The Clinical Uses of Chlorhexidine in Dentistry
- As an adjunct to mechanical plaque cleaning.
- Postsurgically when mechanical plaque control is difficult.
- In all patient who are unable to efficiently maintain mechanical plaque control, for example: Mentally and physically handicapped patients, and medically compromised patients who are confined to the bed.
- A preoperative rinse before dental procedures lead to aerosol formation to reduce bacterial contamination.
- In patients with high caries risk.
- In patients with fixed orthodontic appliances.
- Patients with chronic halitosis.
- In patients with recurrent oral lesions.
- Chlorhexidine is available in the form of mouth rinses 0.12% to 0.2%, as gels, as sprays 0.1–0.2% concentration, as toothpastes, varnishes, and chewing gums—5 mg.
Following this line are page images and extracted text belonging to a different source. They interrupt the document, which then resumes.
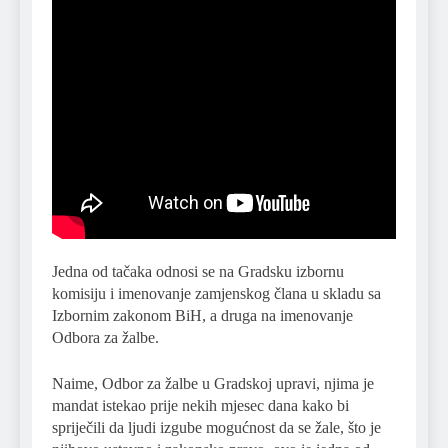
Jedna od tačaka odnosi se na Gradsku izbornu
komisiju i imenovanje zamjenskog člana u skladu sa
Izbornim zakonom BiH, a druga na imenovanje
Odbora za žalbe.
Naime, Odbor za žalbe u Gradskoj upravi, njima je
mandat istekao prije nekih mjesec dana kako bi
spriječili da ljudi izgube mogućnost da se žale, što je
Several other products in the market have shown antiplaque activity but long-term gingival health has not been substantiated.
- None of the other products have proved to be as effective as chlorhexidine.
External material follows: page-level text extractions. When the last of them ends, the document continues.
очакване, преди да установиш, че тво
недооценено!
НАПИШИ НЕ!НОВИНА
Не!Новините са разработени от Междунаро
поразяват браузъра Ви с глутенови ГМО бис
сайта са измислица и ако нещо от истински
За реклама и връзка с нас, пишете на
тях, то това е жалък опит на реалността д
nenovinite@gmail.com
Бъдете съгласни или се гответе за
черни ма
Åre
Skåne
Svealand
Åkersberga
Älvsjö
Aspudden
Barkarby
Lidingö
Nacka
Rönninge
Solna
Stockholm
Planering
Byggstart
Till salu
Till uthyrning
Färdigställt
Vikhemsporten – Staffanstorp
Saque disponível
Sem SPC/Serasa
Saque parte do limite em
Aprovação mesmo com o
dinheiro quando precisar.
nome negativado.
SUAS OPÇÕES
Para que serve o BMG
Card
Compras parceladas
Chlorhexidine To Conclude Therefore
- Chlorhexidine due to its property of substantivity and antibacterial properties is the most effective agent to date.
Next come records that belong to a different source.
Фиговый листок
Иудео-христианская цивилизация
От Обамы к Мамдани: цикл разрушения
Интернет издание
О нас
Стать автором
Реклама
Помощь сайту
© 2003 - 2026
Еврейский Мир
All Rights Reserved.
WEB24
- Stannous fluoride and triclosan are available with proven antiplaque activity.
Question 4. Discuss the various vehicles used for the delivery of chemical plaque control agents?
Answer:
There are several vehicles used to dispense antiplaque agents. The most commonly used ones are rinses, sprays, irrigators, dentifrices, varnishes, and chewing gums.
Rinses: These usually include active ingredients, flavoring agents, coloring agents, and preservatives such as sodium benzoate. It is very easy to use and patient compliance is excellent with rinses.
Sprays: Th advantage is that it focuses delivery on the required site.
Irrigators:
- The supragingival irrigation devices use a pulsating spray of water or antiseptics under pressure to remove debris but have limited effect on plaque deposits.
- Antiseptics like chlorhexidine (0.06%), water, essential oils, metronidazole, and sanguinarine have been used. Devices like the Water Pik are in use.
- Antiseptic agents in mouthwashes penetrate only to 1–3 mm of the periodontal pocket. This, subgingival irrigation can help deliver the solution into a pocket of less 6 mm to 90% of its depth, and in pockets greater than 6 mm the depth of penetration is around 64%.
Dentifrices
- These are the most important vehicles for effective plaque control as patient compliance is excellent.
- These are made up of abrasives (silica, alumina), detergents (sodium lauryl sulfate), thickeners (silica, gum), sweeteners (saccharin), humectants (glycerin, sorbitol), flavoring agents (peppermint), active agents (Fluorides, triclosan).
Varnishes: Varnishes containing chlorhexidine are used.
Chewing Gums: Chewing gums containing a combination of chlorhexidine 5 mg, xylitol 30%, and sorbitol 20% have been used of late. Further research is however required to substantiate these.
Conclusion
- The use of antimicrobial mouth rinses as chemotherapeutic adjuncts has become well-established in dental practice.
- A limitation of mouthwashes is that they can reach subgingival plaque only to a depth of a few millimeters within the gingival crevice and thus are of no use in deep periodontal pockets.
- Certain guidelines for the use of antiplaque agents may be one in mind. These agents due to
their side effects though minimal should be judiciously prescribed. They are important adjuncts in patients with halitosis. - These agents must be used in their optimum dosages and concentrations to be effective. It must be emphasized that these cannot substitute mechanical plaque control.